Cincinato e os romanos que aravam com bois

Homem arando a terra com bois, imagem do Século XVI (²)
Os antigos romanos, desde tempos remotos, conheciam o uso do arado. Desse instrumento agrícola e dos bois que o puxavam dependia o preparo da terra que seria cultivada. De acordo com Lúcio Júnio Moderato (mais conhecido como Columella) (¹), no Livro II de Res rustica, os bois nunca deviam ser levados à manjedoura quando cansados e suando. Nada de apressar animais tão úteis, portanto, para encerrar logo o trabalho do dia! Quando já estivessem tranquilos, podiam receber alguma comida, não de uma só vez, mas pouco a pouco (exercício de paciência para os lavradores). Depois disso, deviam ser levados a beber água livremente e, afinal, podiam comer quanto quisessem. Como os bois eram parte importante do patrimônio de um fazendeiro romano, esperava-se que cuidasse deles quase com devoção. 
Bem, meus leitores, essa devia ser a rotina diária de um dos grandes nomes do patriciado romano dos primitivos tempos da República, Lúcio Quíncio Cincinato (³), figura que parecia encarnar os ideais de trabalho e simplicidade que os autores de Roma professavam valorizar, mas que, ao menos no final da República e já nos dias do Império, foram quase completamente esquecidos. Um episódio da vida de Cincinato ilustra perfeitamente a questão, e foi assim descrito por Aneu Floro (⁴) no Livro I de Rerum Romanarum:
"Équos e volscos foram derrotados por Lúcio Quíncio [Cincinato], que passou de agricultor a ditador, e com suprema coragem libertou o acampamento do cônsul Marco Minúcio, que estava sob cerco e quase derrotado pelo inimigo. Era estação de plantio quando o lictor (⁵) encontrou o patrício trabalhando com o arado. Foi ao acampamento e, para não interromper as ocupações habituais, passou os derrotados sob o jugo, como se fossem animais de carga. Finda a expedição, o agricultor triunfante voltou aos seus bois [com o arado]. [...] Foram apenas quinze dias entre, feito ditador, fazer a guerra, vencer e retornar ao seu trabalho [no campo]." (⁶)

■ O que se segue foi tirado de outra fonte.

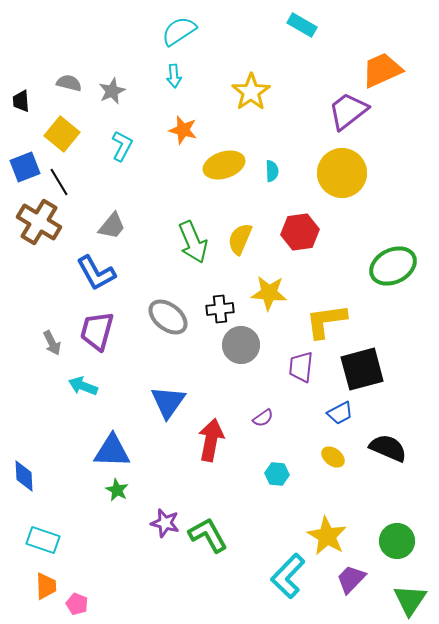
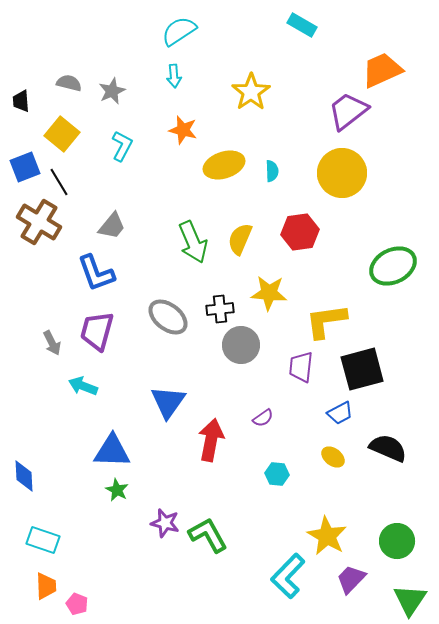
blue L-shape at (96, 273): rotated 9 degrees clockwise
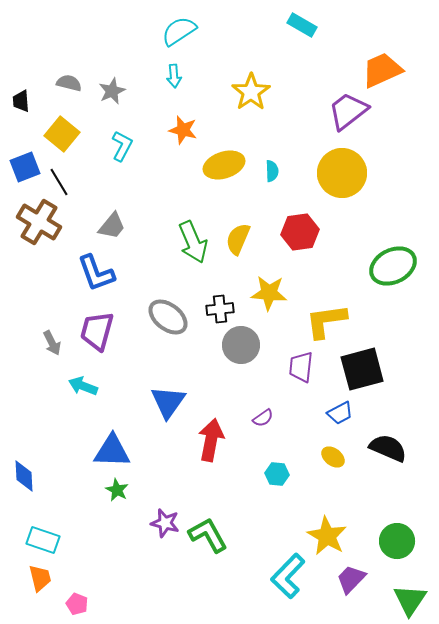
yellow semicircle at (240, 239): moved 2 px left
orange trapezoid at (46, 586): moved 6 px left, 8 px up; rotated 12 degrees counterclockwise
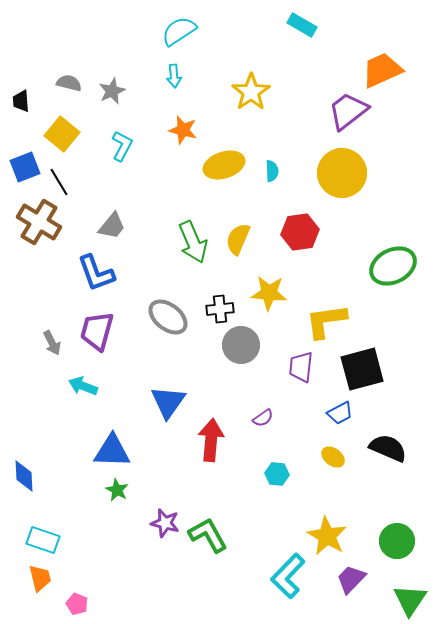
red arrow at (211, 440): rotated 6 degrees counterclockwise
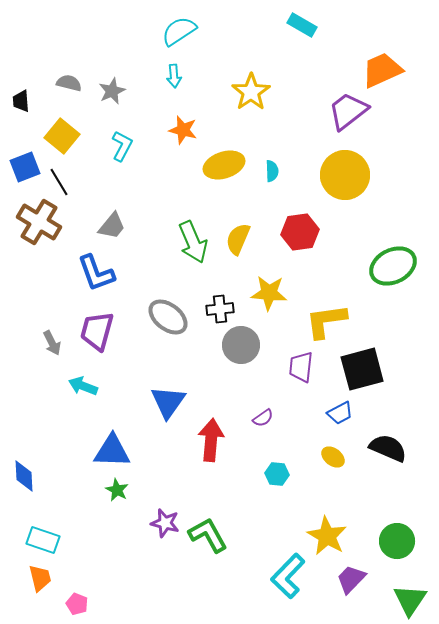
yellow square at (62, 134): moved 2 px down
yellow circle at (342, 173): moved 3 px right, 2 px down
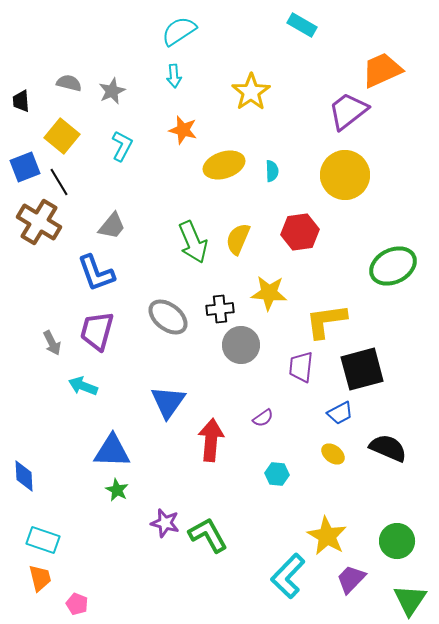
yellow ellipse at (333, 457): moved 3 px up
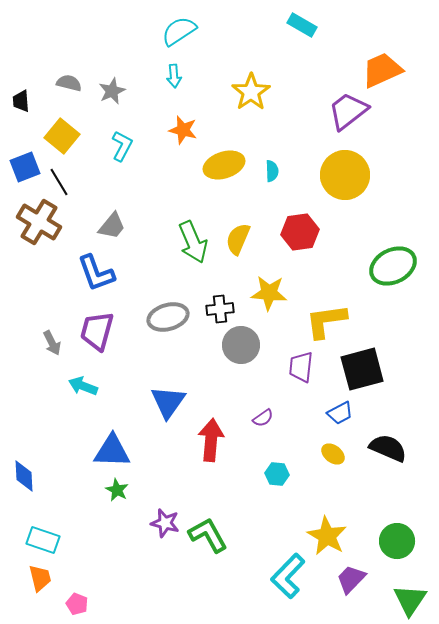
gray ellipse at (168, 317): rotated 54 degrees counterclockwise
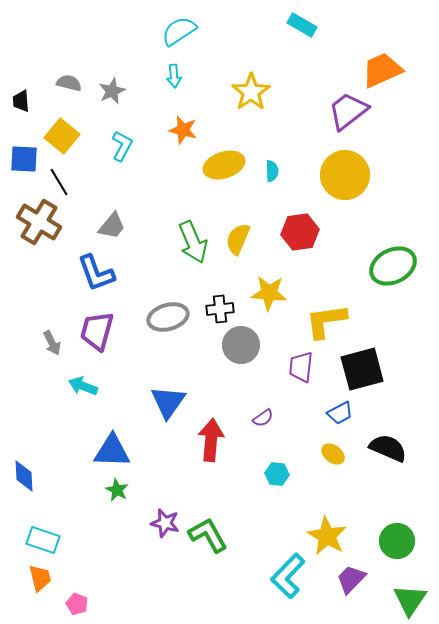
blue square at (25, 167): moved 1 px left, 8 px up; rotated 24 degrees clockwise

A Roma dos dias de Cincinato não era, ainda, grande coisa. As transformações sociais decorrentes da expansão militar, contudo, fizeram dela um império. Teria sido o preço demasiadamente alto? 

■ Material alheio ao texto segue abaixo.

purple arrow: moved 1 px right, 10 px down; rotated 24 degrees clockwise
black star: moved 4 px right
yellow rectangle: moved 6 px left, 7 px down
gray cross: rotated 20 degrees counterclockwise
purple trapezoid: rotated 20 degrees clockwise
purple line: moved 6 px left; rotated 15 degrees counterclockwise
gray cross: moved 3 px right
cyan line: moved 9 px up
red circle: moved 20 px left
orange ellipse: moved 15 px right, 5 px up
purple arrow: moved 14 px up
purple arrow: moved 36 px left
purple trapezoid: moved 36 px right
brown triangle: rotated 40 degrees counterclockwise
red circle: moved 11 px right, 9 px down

(1) Autor romano do Século I. 
(2) GESNER, Conrad. Icones Animalium Quadrupedum Viviparorum et OviparorumZürich: Christof Froshover, 1560, p. 10. A imagem foi editada para facilitar a visualização neste blog.
(3) c. 519 a.C. - c. 430 a.C.
(4) Viveu entre os Séculos I e II, e foi contemporâneo do imperador Adriano.
(5) Funcionário público enviado para informar Cincinato quanto à situação das forças romanas. 
(6) FLORO, Rerum Romanarum, Livro I. O trecho citado foi traduzido por Marta Iansen, para uso exclusivamente no blog História & Outras Histórias.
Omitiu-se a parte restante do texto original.